##### DATA PROVIDED #####

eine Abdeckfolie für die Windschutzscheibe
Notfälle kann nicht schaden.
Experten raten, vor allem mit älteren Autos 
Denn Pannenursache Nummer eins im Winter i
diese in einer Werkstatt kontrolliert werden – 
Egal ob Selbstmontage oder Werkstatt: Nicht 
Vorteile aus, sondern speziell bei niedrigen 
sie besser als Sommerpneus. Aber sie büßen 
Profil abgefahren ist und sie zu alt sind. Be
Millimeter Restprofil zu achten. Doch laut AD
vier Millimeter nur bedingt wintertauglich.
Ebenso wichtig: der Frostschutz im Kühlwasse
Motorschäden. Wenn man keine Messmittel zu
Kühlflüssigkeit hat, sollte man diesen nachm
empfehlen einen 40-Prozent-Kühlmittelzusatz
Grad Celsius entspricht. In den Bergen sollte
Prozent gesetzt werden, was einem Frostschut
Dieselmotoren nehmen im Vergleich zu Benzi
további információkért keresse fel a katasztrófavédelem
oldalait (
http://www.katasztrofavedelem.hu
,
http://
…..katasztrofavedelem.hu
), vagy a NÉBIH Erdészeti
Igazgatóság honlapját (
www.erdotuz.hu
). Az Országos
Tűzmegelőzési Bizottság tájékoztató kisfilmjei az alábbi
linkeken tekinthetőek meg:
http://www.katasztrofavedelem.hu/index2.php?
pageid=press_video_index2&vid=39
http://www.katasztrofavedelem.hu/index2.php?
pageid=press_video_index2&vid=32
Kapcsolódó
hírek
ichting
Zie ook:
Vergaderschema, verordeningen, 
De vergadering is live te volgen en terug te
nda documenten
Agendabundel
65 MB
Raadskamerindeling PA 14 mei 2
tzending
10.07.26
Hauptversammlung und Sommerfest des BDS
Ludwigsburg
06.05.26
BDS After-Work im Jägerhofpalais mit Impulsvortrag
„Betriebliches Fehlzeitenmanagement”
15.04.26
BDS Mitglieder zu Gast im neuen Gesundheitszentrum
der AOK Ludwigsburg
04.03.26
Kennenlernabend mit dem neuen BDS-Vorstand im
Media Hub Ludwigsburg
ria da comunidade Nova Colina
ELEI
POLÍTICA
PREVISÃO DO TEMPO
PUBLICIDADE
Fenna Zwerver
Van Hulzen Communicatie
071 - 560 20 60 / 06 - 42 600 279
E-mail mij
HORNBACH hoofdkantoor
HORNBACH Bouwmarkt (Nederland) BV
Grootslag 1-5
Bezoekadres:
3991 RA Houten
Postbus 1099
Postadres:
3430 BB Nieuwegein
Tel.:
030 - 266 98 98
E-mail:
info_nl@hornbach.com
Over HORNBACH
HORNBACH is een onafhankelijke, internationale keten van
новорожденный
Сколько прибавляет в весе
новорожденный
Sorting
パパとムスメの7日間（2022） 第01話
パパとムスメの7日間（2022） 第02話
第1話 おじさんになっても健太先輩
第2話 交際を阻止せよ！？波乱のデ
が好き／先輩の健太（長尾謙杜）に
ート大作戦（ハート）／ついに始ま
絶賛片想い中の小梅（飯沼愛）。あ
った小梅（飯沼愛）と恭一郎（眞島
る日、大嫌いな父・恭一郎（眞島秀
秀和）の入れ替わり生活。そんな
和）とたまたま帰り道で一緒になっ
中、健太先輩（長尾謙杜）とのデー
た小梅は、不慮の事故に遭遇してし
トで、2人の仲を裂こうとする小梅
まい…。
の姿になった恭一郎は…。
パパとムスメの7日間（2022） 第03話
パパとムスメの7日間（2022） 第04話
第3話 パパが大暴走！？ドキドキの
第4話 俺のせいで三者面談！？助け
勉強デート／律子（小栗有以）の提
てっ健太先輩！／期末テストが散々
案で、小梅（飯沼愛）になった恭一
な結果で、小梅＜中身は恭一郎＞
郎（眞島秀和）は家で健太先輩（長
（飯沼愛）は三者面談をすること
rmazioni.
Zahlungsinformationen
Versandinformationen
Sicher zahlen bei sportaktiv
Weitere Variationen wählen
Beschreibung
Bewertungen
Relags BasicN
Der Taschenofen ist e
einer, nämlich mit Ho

#####

**YOUR INSTRUCTIONS**
Reproduce, character for character, only the lines of the preceding data that start at the line with "3430 BB Nieuwegein" and end at the line with "第4話 俺のせいで三者面談！？助け", both included.

**TASK ANSWER**
3430 BB Nieuwegein
Tel.:
030 - 266 98 98
E-mail:
info_nl@hornbach.com
Over HORNBACH
HORNBACH is een onafhankelijke, internationale keten van
новорожденный
Сколько прибавляет в весе
новорожденный
Sorting
パパとムスメの7日間（2022） 第01話
パパとムスメの7日間（2022） 第02話
第1話 おじさんになっても健太先輩
第2話 交際を阻止せよ！？波乱のデ
が好き／先輩の健太（長尾謙杜）に
ート大作戦（ハート）／ついに始ま
絶賛片想い中の小梅（飯沼愛）。あ
った小梅（飯沼愛）と恭一郎（眞島
る日、大嫌いな父・恭一郎（眞島秀
秀和）の入れ替わり生活。そんな
和）とたまたま帰り道で一緒になっ
中、健太先輩（長尾謙杜）とのデー
た小梅は、不慮の事故に遭遇してし
トで、2人の仲を裂こうとする小梅
まい…。
の姿になった恭一郎は…。
パパとムスメの7日間（2022） 第03話
パパとムスメの7日間（2022） 第04話
第3話 パパが大暴走！？ドキドキの
第4話 俺のせいで三者面談！？助け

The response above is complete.